By purchasing carbon offsets you are helping to fund projects that actively reduce carbon emissions.
For example, when you choose to offset your carbon emissions via Gold Standard, which was established in 2003 by the WWF and various other NGO’s to reduce carbon emissions and work toward achieving UN’s sustainable development goals, you can elect to direct your money to support specific projects that appeal to you. Some of these projects include: providing cleaner, fuel-efficient stoves to communities in Rawanda, reforestation projects in Timor-Leste, and funding wind energy projects in Turkey and Costa Rica, among many others.

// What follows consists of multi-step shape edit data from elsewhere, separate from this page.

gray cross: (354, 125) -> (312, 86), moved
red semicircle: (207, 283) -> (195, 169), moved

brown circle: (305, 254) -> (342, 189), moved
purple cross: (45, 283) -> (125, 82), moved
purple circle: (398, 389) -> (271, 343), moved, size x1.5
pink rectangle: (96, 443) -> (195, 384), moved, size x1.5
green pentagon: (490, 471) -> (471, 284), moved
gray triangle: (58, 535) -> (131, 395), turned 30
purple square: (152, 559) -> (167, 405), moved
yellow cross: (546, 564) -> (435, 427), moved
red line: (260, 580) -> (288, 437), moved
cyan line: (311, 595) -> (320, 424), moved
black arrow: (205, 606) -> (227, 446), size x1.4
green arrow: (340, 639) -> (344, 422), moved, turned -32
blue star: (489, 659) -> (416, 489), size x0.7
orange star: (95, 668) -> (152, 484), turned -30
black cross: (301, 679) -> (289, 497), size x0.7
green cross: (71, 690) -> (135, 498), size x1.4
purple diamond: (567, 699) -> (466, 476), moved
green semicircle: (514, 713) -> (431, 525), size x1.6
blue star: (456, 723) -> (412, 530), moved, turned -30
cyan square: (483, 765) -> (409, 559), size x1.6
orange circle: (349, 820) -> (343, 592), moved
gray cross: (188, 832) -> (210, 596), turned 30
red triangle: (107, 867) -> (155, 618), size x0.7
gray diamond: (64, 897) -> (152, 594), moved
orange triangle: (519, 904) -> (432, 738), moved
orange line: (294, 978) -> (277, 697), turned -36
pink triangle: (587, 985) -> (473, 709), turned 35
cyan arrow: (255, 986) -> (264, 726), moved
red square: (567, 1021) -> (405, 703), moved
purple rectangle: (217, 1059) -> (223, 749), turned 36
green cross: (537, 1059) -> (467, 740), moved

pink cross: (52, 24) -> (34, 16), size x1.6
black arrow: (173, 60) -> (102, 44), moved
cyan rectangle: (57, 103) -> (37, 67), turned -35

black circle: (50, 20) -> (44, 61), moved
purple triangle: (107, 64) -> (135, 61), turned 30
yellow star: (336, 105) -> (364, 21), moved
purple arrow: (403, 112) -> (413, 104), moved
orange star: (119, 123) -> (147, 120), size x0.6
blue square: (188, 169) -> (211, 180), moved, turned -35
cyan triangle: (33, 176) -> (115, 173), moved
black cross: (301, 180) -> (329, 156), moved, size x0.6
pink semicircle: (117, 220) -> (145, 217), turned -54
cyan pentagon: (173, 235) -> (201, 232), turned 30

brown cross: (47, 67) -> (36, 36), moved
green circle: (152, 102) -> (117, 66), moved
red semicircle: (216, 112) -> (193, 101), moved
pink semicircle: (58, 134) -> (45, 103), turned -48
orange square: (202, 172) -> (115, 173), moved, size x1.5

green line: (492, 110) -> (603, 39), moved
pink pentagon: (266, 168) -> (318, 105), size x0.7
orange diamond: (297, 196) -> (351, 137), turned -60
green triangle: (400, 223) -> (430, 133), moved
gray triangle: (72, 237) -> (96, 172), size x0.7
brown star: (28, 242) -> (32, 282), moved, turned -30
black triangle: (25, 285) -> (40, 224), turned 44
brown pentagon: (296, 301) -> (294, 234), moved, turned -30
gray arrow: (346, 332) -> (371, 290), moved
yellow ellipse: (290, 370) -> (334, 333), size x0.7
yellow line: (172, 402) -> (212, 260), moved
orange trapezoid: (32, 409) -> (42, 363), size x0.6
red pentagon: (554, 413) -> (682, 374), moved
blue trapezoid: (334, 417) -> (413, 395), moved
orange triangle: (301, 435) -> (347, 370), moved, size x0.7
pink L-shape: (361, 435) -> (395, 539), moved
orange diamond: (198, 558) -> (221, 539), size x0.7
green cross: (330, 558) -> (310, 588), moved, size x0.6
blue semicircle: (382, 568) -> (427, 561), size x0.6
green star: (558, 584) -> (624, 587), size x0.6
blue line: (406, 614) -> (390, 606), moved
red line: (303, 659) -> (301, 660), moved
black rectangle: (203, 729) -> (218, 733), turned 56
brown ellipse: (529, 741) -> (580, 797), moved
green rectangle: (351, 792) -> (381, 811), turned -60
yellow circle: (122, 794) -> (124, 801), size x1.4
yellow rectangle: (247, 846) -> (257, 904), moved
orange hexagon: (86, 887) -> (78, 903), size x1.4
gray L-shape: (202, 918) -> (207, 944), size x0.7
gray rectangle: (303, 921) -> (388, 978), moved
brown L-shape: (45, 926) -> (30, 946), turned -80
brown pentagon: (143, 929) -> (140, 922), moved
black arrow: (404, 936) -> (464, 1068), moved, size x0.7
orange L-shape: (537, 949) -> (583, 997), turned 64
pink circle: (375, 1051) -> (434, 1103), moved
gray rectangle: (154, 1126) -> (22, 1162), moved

Not All Carbon Offsets are Created Equal
When looking for carbon offsetting programs, be sure to look for organizations offering high-quality offsets.
Ensure that they are transparent, rigorous in their measurement of project impacts and outcomes, and have clear standards in place that projects they fund must meet in order to participate. Gold Standard programs, for example, are certified through SustainCert, which quantifies and measures the social and environmental impacts of each of their projects.
But doesn’t carbon offsetting discourage companies from working to reduce their emissions – isn’t it an easy fix to a much bigger problem?
Unfortunately, this is the negative side of carbon offsetting.
Larger companies will simply purchase credits as they continue to pollute, business as usual, without making any changes.
But, as with any major issue, currently available solutions are imperfect and temporary. While it is true that there will be those who buy carbon offsets so that they do not have to reduce to their emissions, one must also consider the many beneficial projects that rely on funding from carbon offsets that have real-world positive impacts on individuals, communities, and the environment, at large.
Even though the writing is on the wall and addressing climate change has never been more urgent, our current political landscape and economic structures prove that navigating through this problem is complex, confusing, and fraught with conflicting opinions and imperfect solutions. We can only make the necessary changes if we fight to change the system, while simultaneously examining what we can do as individuals.